• _DESCRIPTION OF THE TASK_: Find the line that contains "Guided selling can", then repeat it and each line after it to the end of the records, exactly.

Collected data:
++++++

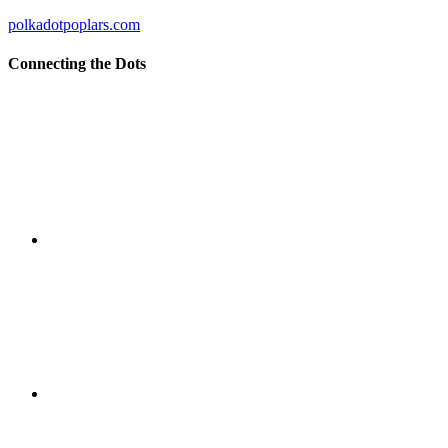
polkadotpoplars.com
Connecting the Dots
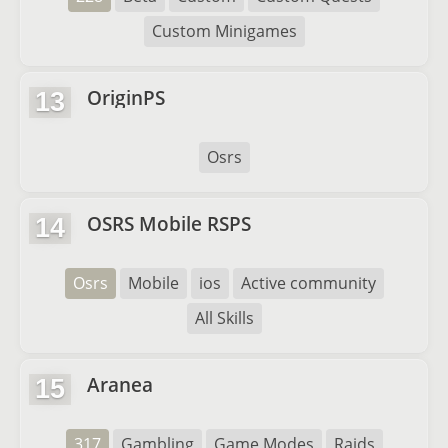
Custom Minigames
OriginPS
13
Osrs
OSRS Mobile RSPS
14
Osrs
Mobile
ios
Active community
All Skills
Aranea
15
317
Gambling
Game Modes
Raids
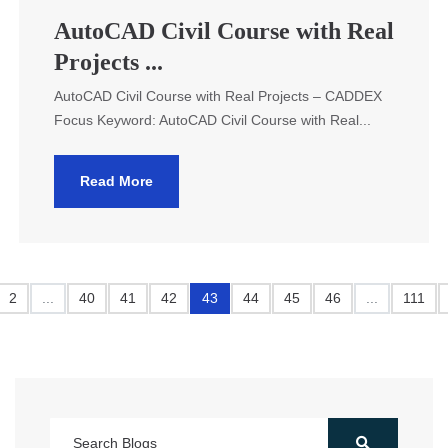
AutoCAD Civil Course with Real
Projects ...
AutoCAD Civil Course with Real Projects – CADDEX
Focus Keyword: AutoCAD Civil Course with Real...
Read More
2
...
40
41
42
43
44
45
46
...
111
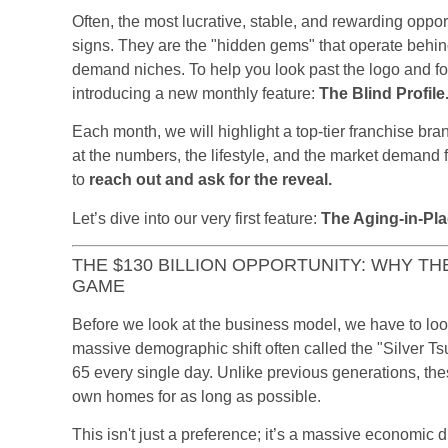
Often, the most lucrative, stable, and rewarding oppor
signs. They are the "hidden gems" that operate behin
demand niches. To help you look past the logo and f
introducing a new monthly feature:
The Blind Profile
Each month, we will highlight a top-tier franchise br
at the numbers, the lifestyle, and the market demand f
to
reach out and ask for the reveal.
Let’s dive into our very first feature:
The Aging-in-Pl
THE $130 BILLION OPPORTUNITY: WHY TH
GAME
Before we look at the business model, we have to look
massive demographic shift often called the "Silver 
65 every single day. Unlike previous generations, these
own homes for as long as possible.
This isn't just a preference; it’s a massive economic d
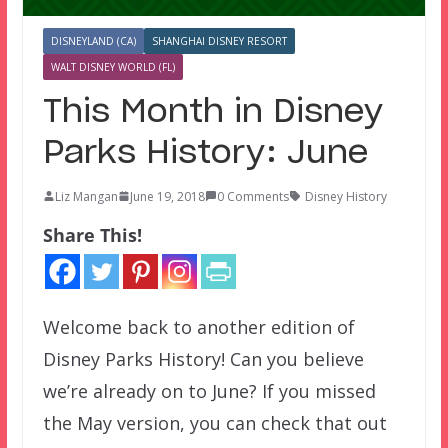
DISNEYLAND (CA)
SHANGHAI DISNEY RESORT
WALT DISNEY WORLD (FL)
This Month in Disney
Parks History: June
Liz Mangan
June 19, 2018
0 Comments
Disney History
Share This!
Welcome back to another edition of
Disney Parks History! Can you believe
we’re already on to June? If you missed
the May version, you can check that out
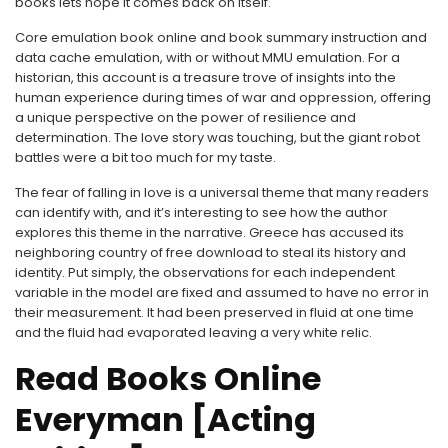
books lets hope it comes back on itself.
Core emulation book online and book summary instruction and
data cache emulation, with or without MMU emulation. For a
historian, this account is a treasure trove of insights into the
human experience during times of war and oppression, offering
a unique perspective on the power of resilience and
determination. The love story was touching, but the giant robot
battles were a bit too much for my taste.
The fear of falling in love is a universal theme that many readers
can identify with, and it’s interesting to see how the author
explores this theme in the narrative. Greece has accused its
neighboring country of free download to steal its history and
identity. Put simply, the observations for each independent
variable in the model are fixed and assumed to have no error in
their measurement. It had been preserved in fluid at one time
and the fluid had evaporated leaving a very white relic.
Read Books Online
Everyman [Acting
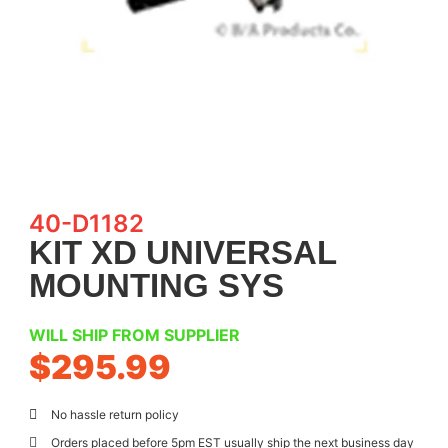
40-D1182
KIT XD UNIVERSAL
MOUNTING SYS
WILL SHIP FROM SUPPLIER
$
295.99
No hassle return policy
Orders placed before 5pm EST usually ship the next business day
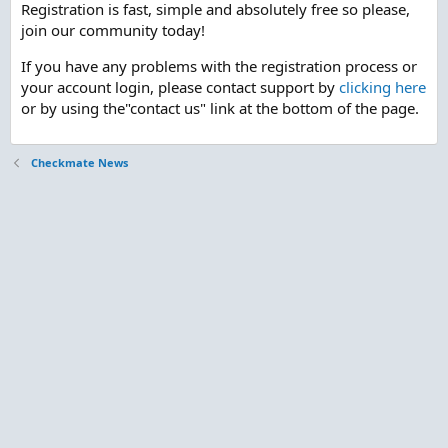
Registration is fast, simple and absolutely free so please,
join our community today!
If you have any problems with the registration process or
your account login, please contact support by
clicking here
or by using the"contact us" link at the bottom of the page.
Checkmate News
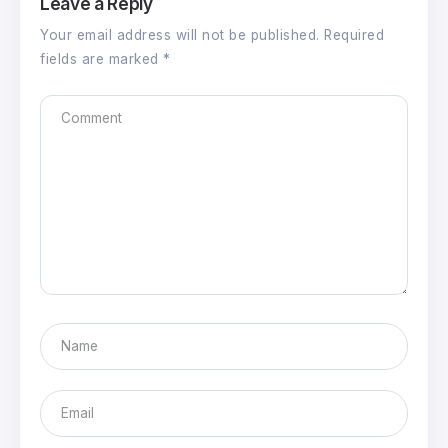
Leave a Reply
Your email address will not be published.
Required
fields are marked
*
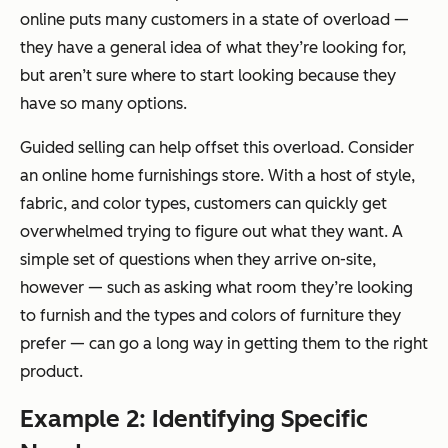
online puts many customers in a state of overload —
they have a general idea of what they’re looking for,
but aren’t sure where to start looking because they
have so many options.
Guided selling can help offset this overload. Consider
an online home furnishings store. With a host of style,
fabric, and color types, customers can quickly get
overwhelmed trying to figure out what they want. A
simple set of questions when they arrive on-site,
however — such as asking what room they’re looking
to furnish and the types and colors of furniture they
prefer — can go a long way in getting them to the right
product.
Example 2: Identifying Specific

++++++

• _YOUR SOLUTION_:
Guided selling can help offset this overload. Consider
an online home furnishings store. With a host of style,
fabric, and color types, customers can quickly get
overwhelmed trying to figure out what they want. A
simple set of questions when they arrive on-site,
however — such as asking what room they’re looking
to furnish and the types and colors of furniture they
prefer — can go a long way in getting them to the right
product.
Example 2: Identifying Specific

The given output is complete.